Montenegro women's national handball team was formed in 2006, and started playing in IHF and EHF competitions during the same year. Montenegro played their first official match in November 2006 in Cheb and won against Bulgaria (32:28). Women's handball team is among most successful Montenegro national teams. They won Montenegro's first ever Olympic medal in 2012 by reaching the final. Same year, Montenegro was a champion of Europe.
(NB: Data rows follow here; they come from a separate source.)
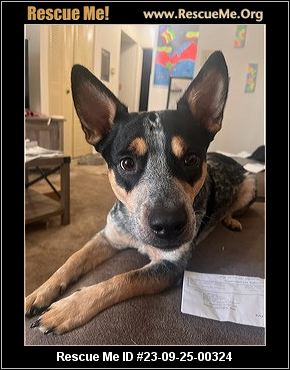 Where is `wall`? wall is located at coordinates (216, 35). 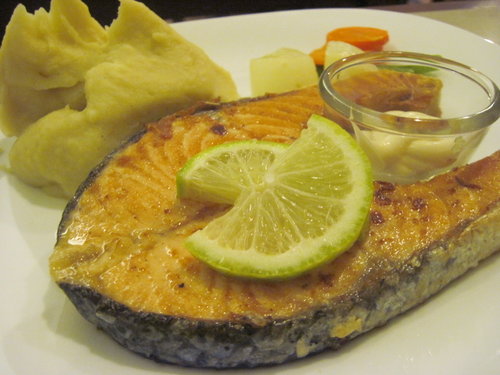 The width and height of the screenshot is (500, 375). In order to click on bowl in this screenshot , I will do `click(435, 133)`. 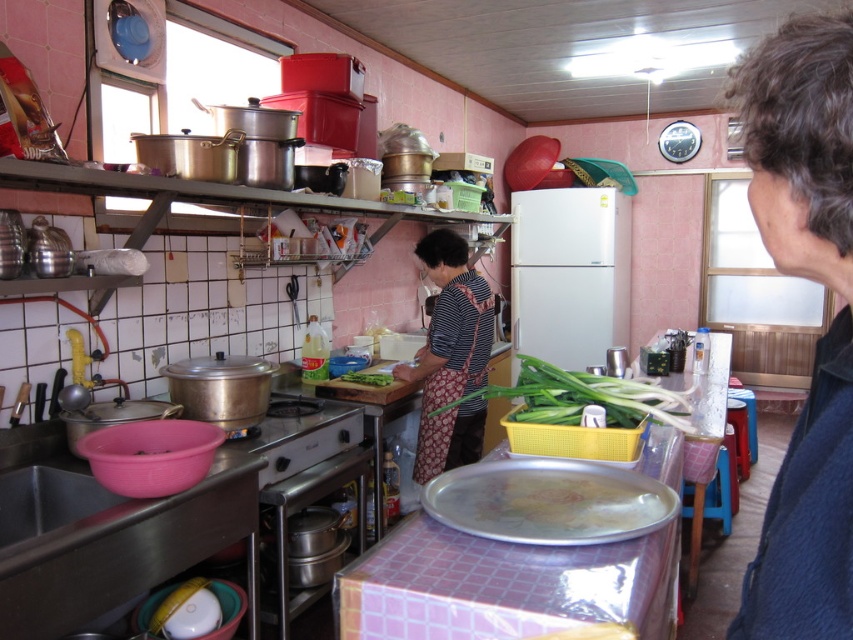 You are a delivery person holding a metallic silver tray at center that needs to be placed on a shelf 3.5 feet away. Can you reach the shelf from your current position without moving closer?

The metallic silver tray at center is 3.29 feet from the viewer. Since the shelf is 3.5 feet away, it is slightly farther than the tray, so you cannot reach the shelf without moving closer.

Based on the photo, you are a chef preparing to place a 1.5 meter long platter on the counter. You see the metallic silver tray at center and the striped fabric apron at center. Can you fit the platter between them?

The metallic silver tray at center and the striped fabric apron at center are 1.81 meters apart. Since the platter is 1.5 meters long, it can fit between them with some space remaining. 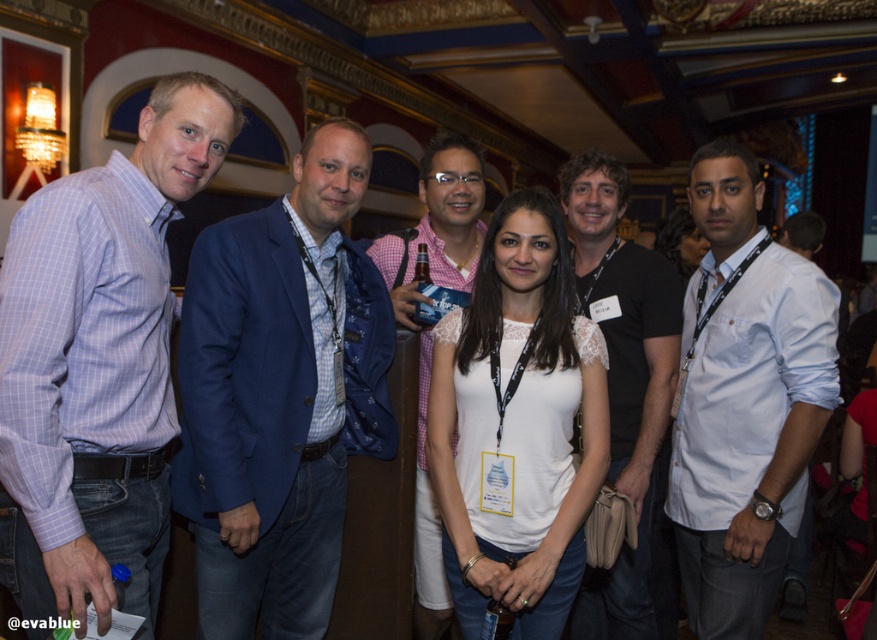 You are standing at the center of the room and want to move towards the point marked at coordinates (98, 362). Which direction should you head to reach that point?

The point at coordinates (98, 362) is located on the matte purple shirt at left, so you should move towards the left side of the room to reach it.

You are standing at the entrance of the venue and notice two points marked in the image. The first point is at coordinates point (653, 477) and the second is at point (469, 244). Which point is closer to you?

Point (653, 477) is in front of point (469, 244), so it is closer to you.

You are organizing a photo shoot and need to ensure that the white lace top at center and the pink checkered shirt at center are at least 20 inches apart for better visibility. Based on the image, is the current distance sufficient?

The white lace top at center and the pink checkered shirt at center are 19.48 inches apart from each other, which is less than the required 20 inches. The current distance is insufficient for the desired visibility. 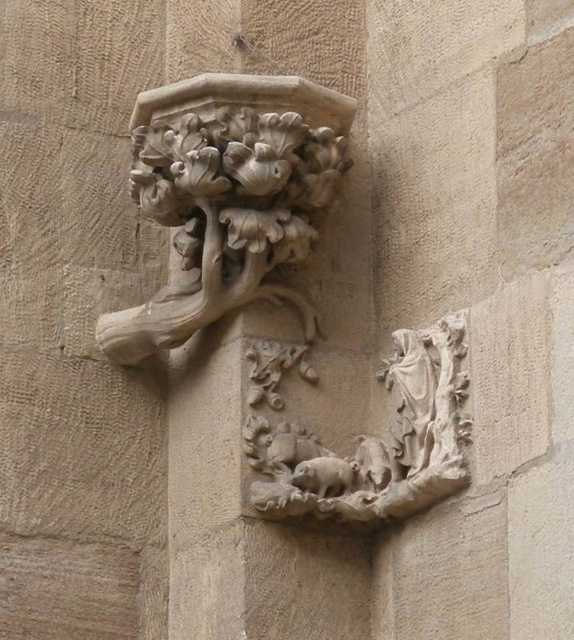 Between carved stone floral motif at upper center and carved stone relief at center, which one is positioned lower?

carved stone relief at center

Which is behind, point (201, 109) or point (273, 432)?

The point (273, 432) is more distant.

Find the location of a particular element. The width and height of the screenshot is (574, 640). carved stone floral motif at upper center is located at coordinates (228, 196).

Locate an element on the screen. This screenshot has height=640, width=574. carved stone floral motif at upper center is located at coordinates (228, 196). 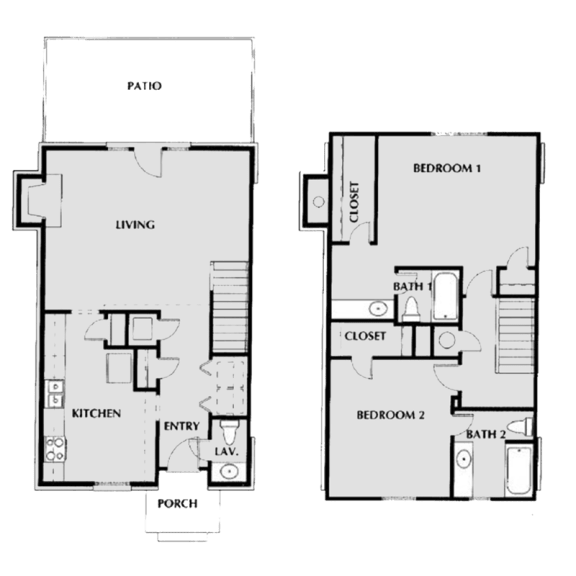 Where is `bathrooms`? bathrooms is located at coordinates (413, 290), (488, 435). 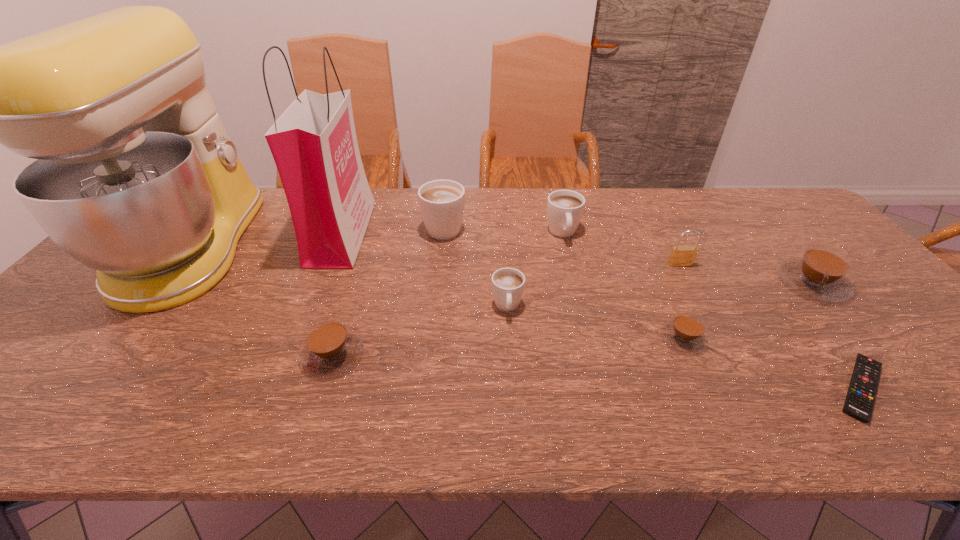 Where is `vacant region located with the handle on the side of the third tallest object`? This screenshot has height=540, width=960. vacant region located with the handle on the side of the third tallest object is located at coordinates (447, 197).

Where is `blank space located 0.200m on the front-facing side of the padlock`? blank space located 0.200m on the front-facing side of the padlock is located at coordinates [709, 319].

Identify the location of vacant space located 0.050m with the handle on the side of the fourth cappuccino from left to right. (569, 258).

This screenshot has height=540, width=960. What are the coordinates of `blank space located 0.190m on the back of the rightmost cappuccino` in the screenshot? It's located at (762, 224).

Where is `free location located 0.220m with the handle on the side of the second white cappuccino from left to right`? The width and height of the screenshot is (960, 540). free location located 0.220m with the handle on the side of the second white cappuccino from left to right is located at coordinates (514, 400).

I want to click on blank space located 0.060m on the left of the second smallest brown cappuccino, so click(x=275, y=354).

Identify the location of vacant space located on the back of the second cappuccino from right to left. The height and width of the screenshot is (540, 960). (662, 294).

Locate an element on the screen. blank space located 0.380m on the back of the remote control is located at coordinates (757, 253).

The height and width of the screenshot is (540, 960). Identify the location of mixer at the far edge. (136, 177).

At what (x,y) coordinates should I click in order to perform the action: click on shopping bag at the far edge. Please return your answer as a coordinate pair (x, y). Looking at the image, I should click on (314, 145).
===Montenegro national volleyball team===
====Men====

The national volleyball team was formed in 2006, recently after independence. Montenegro is a full member of FIVB and CEV since 2006. Montenegro played their first official match at 1 September 2007 in Podgorica and won against Latvia (3–1). Until now, at major tournaments, Montenegro played in FIVB World League and European League. The team never qualified for World Championship or European Championship. During the history, Montenegro won one gold medal at major men's volleyball tournaments.

====Women====

Soon after the Montenegrin independence referendum, Volleyball Federation of Montenegro founded national teams. Women's team started to play in 2008, with the first match against Albania (3:0, friendly game). Same year, Montenegro played its first games in official competitions - against Georgia in 2009 European Volleyball Championship qualifiers.